Background: The assessment of cystic fibrosis (CF) lung disease requires sensitive, repeatable and safe markers of early involvement of peripheral airways. Multiple-breath washout (MBW) and hyperpolarised 3He magnetic resonance (3HeMR) have been demonstrated to be more sensitive to early changes than spirometry. Limited research has explored longitudinal changes in lung clearance index (LCI), and none has looked at phase III slope indices, markers of ventilatory inhomogeneity derived from MBW. The dimensions of lung microstructure using 3HeMR in children with CF have also not been investigated. Aims: To monitor longitudinal changes in LCI and phase III slope indices in comparison with conventional lung function measures in children with CF and to estimate the dimensions of the lung periphery using 3HeMR. Methods: Serial measurements of MBW indices, spirometry and plethysmography were obtained from 27 children with CF over a 4-year period.
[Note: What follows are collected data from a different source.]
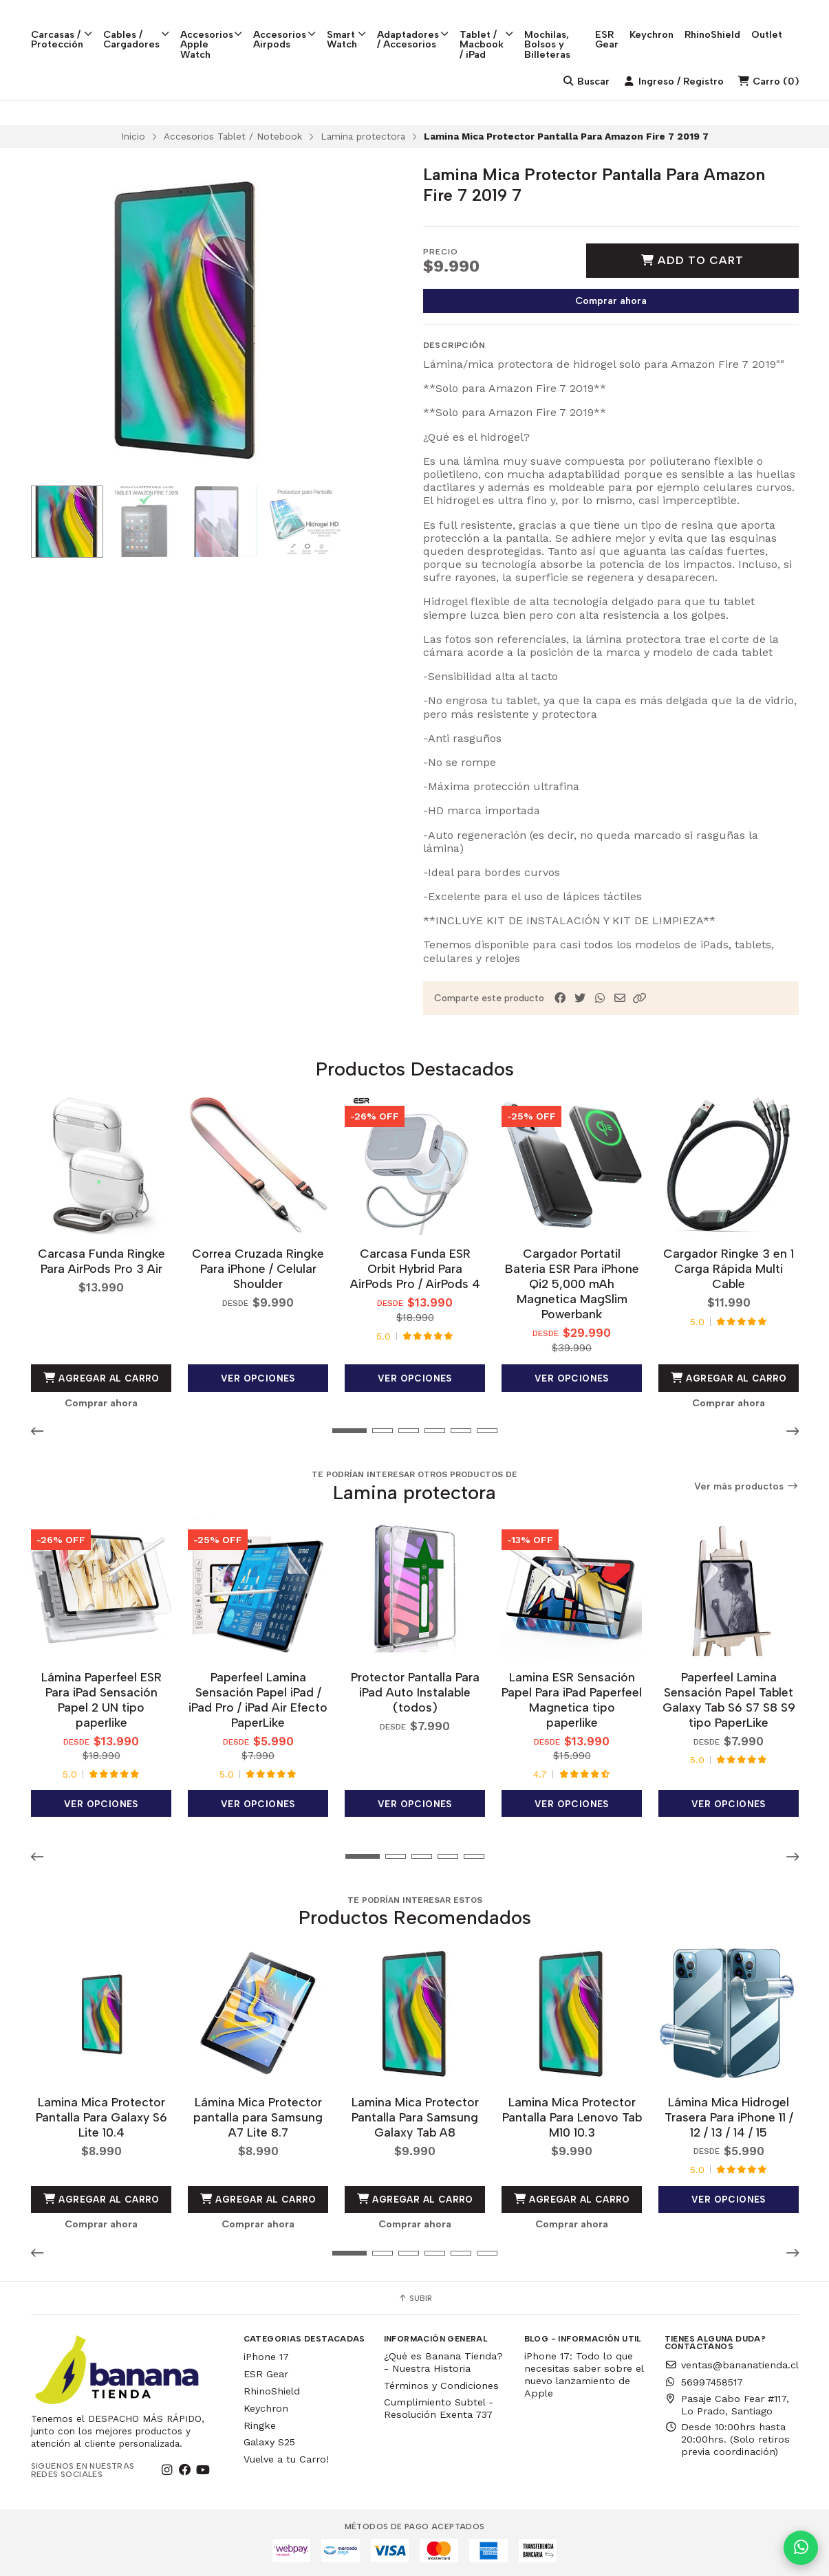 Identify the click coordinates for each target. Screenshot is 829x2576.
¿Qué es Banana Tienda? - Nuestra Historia (443, 2362)
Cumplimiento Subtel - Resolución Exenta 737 (438, 2408)
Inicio (133, 136)
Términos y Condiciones (441, 2385)
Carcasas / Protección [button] (62, 26)
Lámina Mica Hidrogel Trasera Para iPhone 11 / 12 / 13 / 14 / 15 (728, 2117)
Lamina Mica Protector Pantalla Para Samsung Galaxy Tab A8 (414, 2117)
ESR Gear (623, 26)
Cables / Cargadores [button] (136, 26)
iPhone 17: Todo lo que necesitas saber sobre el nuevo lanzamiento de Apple (583, 2374)
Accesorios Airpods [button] (285, 26)
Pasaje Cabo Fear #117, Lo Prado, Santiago (727, 2404)
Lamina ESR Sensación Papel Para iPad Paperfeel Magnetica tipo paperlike (572, 1699)
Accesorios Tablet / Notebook (233, 136)
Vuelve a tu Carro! (286, 2459)
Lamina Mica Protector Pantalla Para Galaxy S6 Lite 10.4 (100, 2117)
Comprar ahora (611, 300)
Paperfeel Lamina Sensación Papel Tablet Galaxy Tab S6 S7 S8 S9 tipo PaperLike (728, 1699)
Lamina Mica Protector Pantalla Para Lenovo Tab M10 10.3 (571, 2117)
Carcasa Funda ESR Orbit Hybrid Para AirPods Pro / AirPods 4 (414, 1268)
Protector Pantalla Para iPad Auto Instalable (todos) (414, 1692)
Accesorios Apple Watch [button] (212, 31)
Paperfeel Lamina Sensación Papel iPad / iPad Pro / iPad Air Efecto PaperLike (258, 1699)
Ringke (260, 2425)
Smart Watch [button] (347, 26)
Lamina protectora (363, 136)
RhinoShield (729, 21)
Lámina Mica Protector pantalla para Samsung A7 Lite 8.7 (258, 2117)
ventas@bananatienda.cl (732, 2364)
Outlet (783, 21)
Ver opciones (258, 1378)
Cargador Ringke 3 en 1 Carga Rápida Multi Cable (728, 1268)
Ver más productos (746, 1486)
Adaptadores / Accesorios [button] (413, 26)
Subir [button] (415, 2298)
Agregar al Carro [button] (101, 1378)
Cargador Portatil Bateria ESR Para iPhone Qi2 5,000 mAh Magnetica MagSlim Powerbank (571, 1283)
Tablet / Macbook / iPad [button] (490, 31)
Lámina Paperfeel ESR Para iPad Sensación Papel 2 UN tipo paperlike (101, 1699)
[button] (640, 998)
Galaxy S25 (269, 2441)
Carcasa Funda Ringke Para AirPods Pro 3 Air (100, 1261)
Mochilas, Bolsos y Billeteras (555, 31)
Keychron (668, 21)
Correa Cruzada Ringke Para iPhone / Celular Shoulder (258, 1268)
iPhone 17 (266, 2356)
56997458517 (704, 2382) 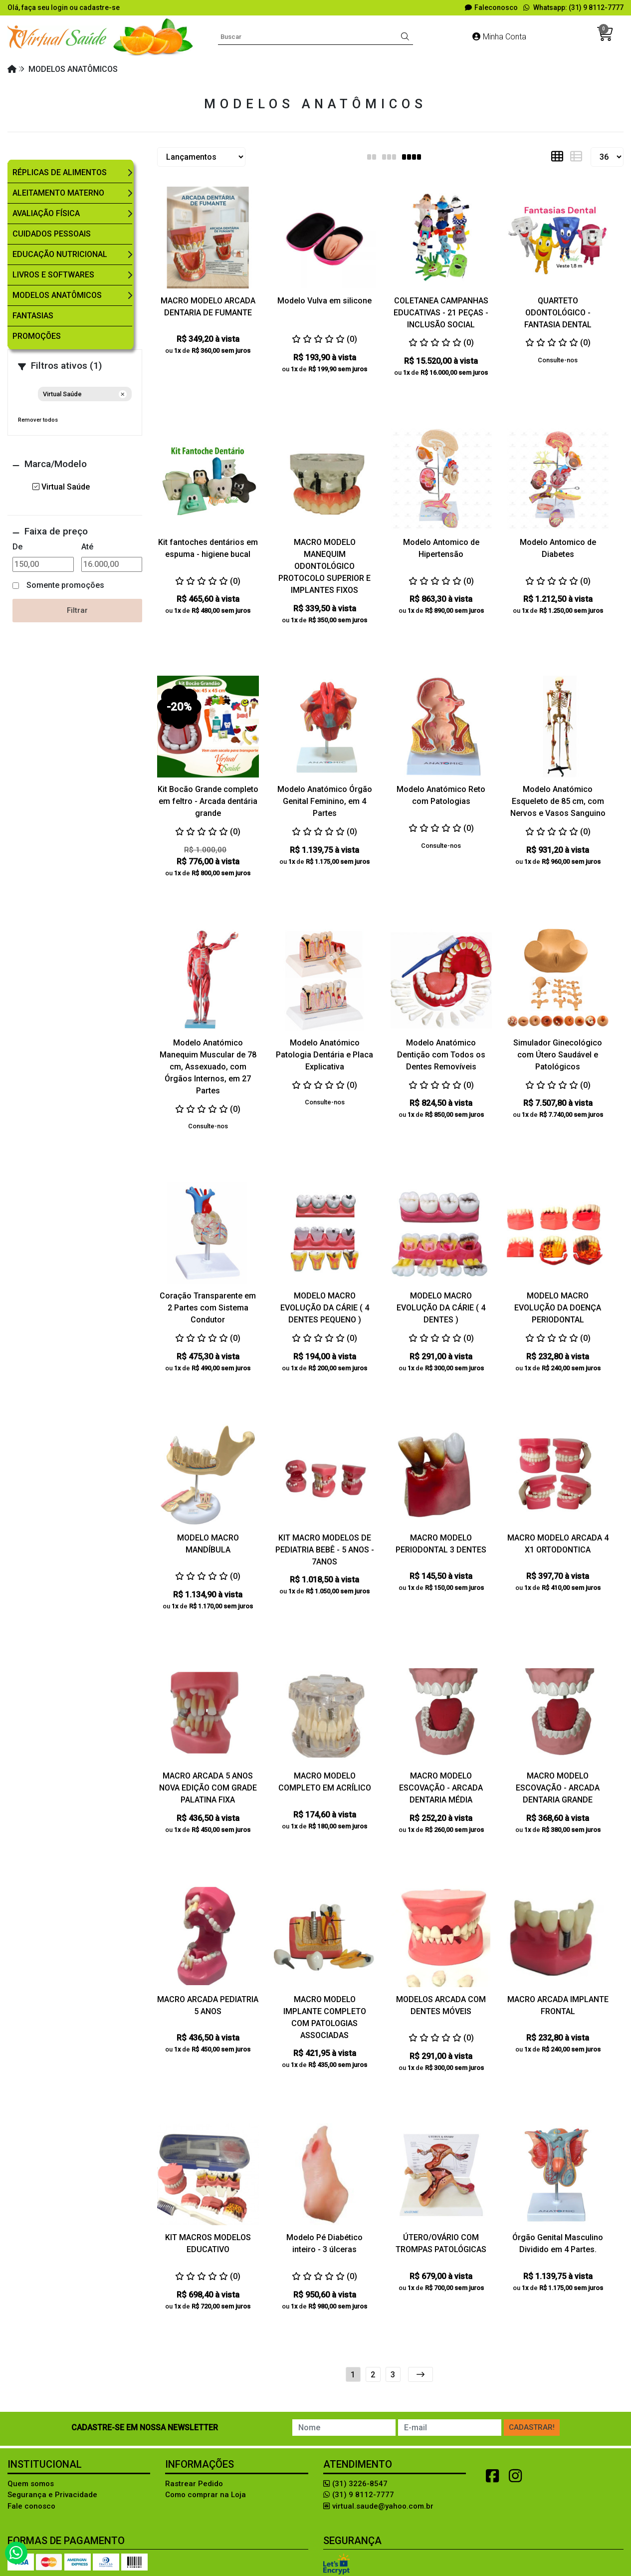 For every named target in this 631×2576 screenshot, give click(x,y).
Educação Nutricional (59, 254)
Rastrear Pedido (194, 2483)
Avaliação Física (46, 213)
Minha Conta (499, 36)
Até (87, 546)
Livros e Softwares (53, 274)
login (60, 7)
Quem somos (30, 2483)
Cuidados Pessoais (51, 234)
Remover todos (38, 420)
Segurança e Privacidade (52, 2494)
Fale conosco (31, 2506)
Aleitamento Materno (58, 193)
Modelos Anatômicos (57, 295)
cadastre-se (99, 7)
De (17, 546)
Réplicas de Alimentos (59, 172)
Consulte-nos (558, 360)
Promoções (36, 336)
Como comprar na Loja (205, 2494)
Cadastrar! (532, 2427)
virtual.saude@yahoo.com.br (378, 2506)
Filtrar (77, 610)
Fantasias (32, 315)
Single 3HeMR measurements were obtained from 18 patients. Results: LCI showed the highest change over time and was the earliest to deteriorate with age, being elevated in all children at seven years. Conversely, the preliminary results of the association between VI arising from the conducting and acinar airways (Scond, Sacin) with age have shown that Scond reached an asymptote with a maximum of 0.10 L-1 and did not increase further with increasing disease severity. This limits the ability to follow these indices longitudinally. 3HeMR showed that the apparent diffusion coefficient, a marker of alveolar size, was significantly lower in CF patients than controls with no difference in alveolar sleeve depth or radius. Conclusion: These findings highlight the significance of LCI in the early detection of functional changes in CF. The unexpected outcomes from 3He MR may be attributable to physiological or technical factors. Alternatively, they may suggest that CF does not cause structural damage to the acini in the early stages of the disease, but instead that it predominantly affects airways within the conducting zone.